• mhoffmanpremier

10 Things to Stop doing in your Rewards & Recognition Programs

Updated: Dec 3, 2020

1.   Stop going to the same destination year after year

Many companies go to the same destination and or resort every year. Unless the company has a large turnover, doing the same thing while expecting a different goal, is highly unlikely.

Many CEOs pick the destination because they have a second home there or its a destination they like. After a few years, participants are no longer motivated to earn the same reward.

2.   Stop going to all-inclusive resorts

I'm hearing multi-generation comments often referring to all-inclusive resorts as the "alcohol travel culture." Participants now prefer al la carte food, locally sourced food, and artisan wine and craft beer. All-inclusive resorts focus on bulk food and inexpensive alcohol with little other activities or focal points.

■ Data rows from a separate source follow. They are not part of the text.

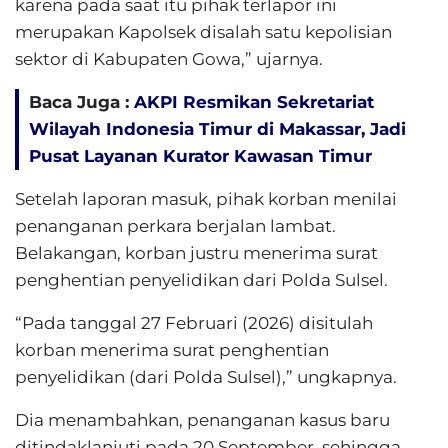
karena pada saat itu pihak terlapor ini
merupakan Kapolsek disalah satu kepolisian
sektor di Kabupaten Gowa,” ujarnya.
Baca Juga :
AKPI Resmikan Sekretariat
Wilayah Indonesia Timur di Makassar, Jadi
Pusat Layanan Kurator Kawasan Timur
Setelah laporan masuk, pihak korban menilai
penanganan perkara berjalan lambat.
Belakangan, korban justru menerima surat
penghentian penyelidikan dari Polda Sulsel.
“Pada tanggal 27 Februari (2026) disitulah
korban menerima surat penghentian
penyelidikan (dari Polda Sulsel),” ungkapnya.
Dia menambahkan, penanganan kasus baru
ditindaklanjuti pada 20 September, sehingga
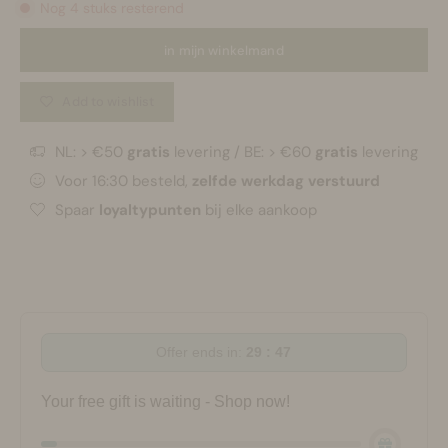
Nog 4 stuks resterend
in mijn winkelmand
Add to wishlist
NL: > €50
gratis
levering / BE: > €60
gratis
levering
Voor 16:30 besteld,
zelfde werkdag verstuurd
Spaar
loyaltypunten
bij elke aankoop
Offer ends in:
29 : 47
Your free gift is waiting - Shop now!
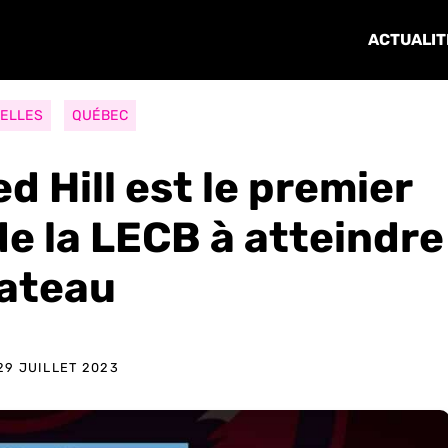
ACTUALIT
ELLES
QUÉBEC
d Hill est le premier
 de la LECB à atteindre
lateau
29 JUILLET 2023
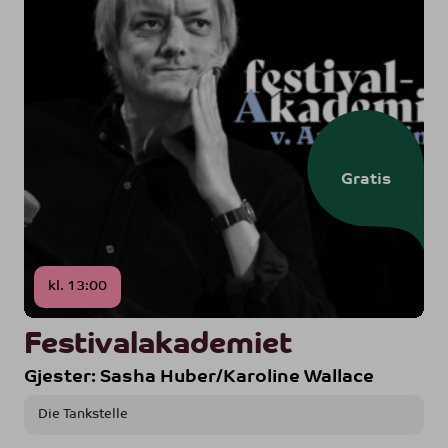
Gratis
kl. 13:00
Festivalakademiet
Gjester: Sasha Huber/Karoline Wallace
Die Tankstelle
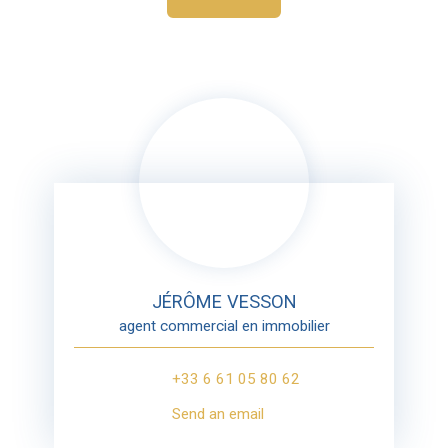
JÉRÔME VESSON
agent commercial en immobilier
+33 6 61 05 80 62
Send an email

Recent studies reveal that participants would be willing to pay a little money out of pocket for meals in order to branch outside of destinations like Mexico and the Carribean.

3.   Stop delivering and offering one size fits all programs

It's ok to separate performance levels. Proper training and development programs should facilitate multi-channel rewards. Giving everyone the same rewards cheapens it for those who may have brought in the biggest profits or accounts for the year.

4.   Stop giving out random rewards is an unorganized way

Get an actual program and process in place to monitor measure and maintain the program. Figuring things out as you go along when it comes to incentives defeats the purpose.

If your incentive program is not seen as a part of your culture and is more or less an afterthought, then it won't be as successful as it could be. A proper program creates excitement, adds value to your corporate culture and has momentum.

5.   Consult & outsource with an actual incentive house

As incentive house specializes in what motivates and engages people. They will assist with your sales program and help with training and development. They keep up to date with research, trends, and data that make your program a success.

6.   Survey and consult with your people

One of the mistakes companies make is letting one person decide what the incentives will be as opposed to polling and sending out a survey to analyze data.

Use AI and data to help make key decisions and determine the behaviors that lead to the desired outcome. 38% of companies are not surveying their people.

7.   Personalize your rewards

It's the experience economy; experiences are everything. Millennials would rather spend money on experiences as opposed to buying more stuff. Expectations are high and paychecks alone are not enough to keep top talent coming back. The pressure to provide inspirational meetings and over the top rewards as part of a winning corporate culture is high.

8.   Stop using methods from the stone ages

Many companies still employ the old pizza, plaques, and paychecks. If a sales star brings in a major account and is rewarded with a pizza party, they will feel underwhelmed and undervalued.

Rewards should match and compliment the effort and magnitude of the achievement. A friend of mine saved his company 10 million dollars on a major project. He was given a plaque and named project of the year.

Meanwhile, the CEO was working on his massive home. CEOs with this attitude will find it hard to attract top talent in the near future. Top talent is the difference between profit or loss.

9.   Stop pretending technology doesn’t exist

Embracing technology as your friend is a win-win for everyone. AI thinks in a way the human brain cannot and vice versa. Working together with technology helps keep companies relevant in the modern age.

Current and future generations are tech wizards and have been using technology since early childhood. They are flocking to top tech companies

10. Stop doing everything in house; outsource to professionals

You should be focusing on the top 20% of things that drive revenue and outsourcing the other 80% When you try to do everything, nothing will get done well. When companies try to do everything in house, they miss out on key relationship opportunities and connections that can lead to other business.

If you knew what it takes to scale your company and be a massive success on your own, then you would have already done it. Remember when you do EVERYTHING yourself, NOTHING gets done well.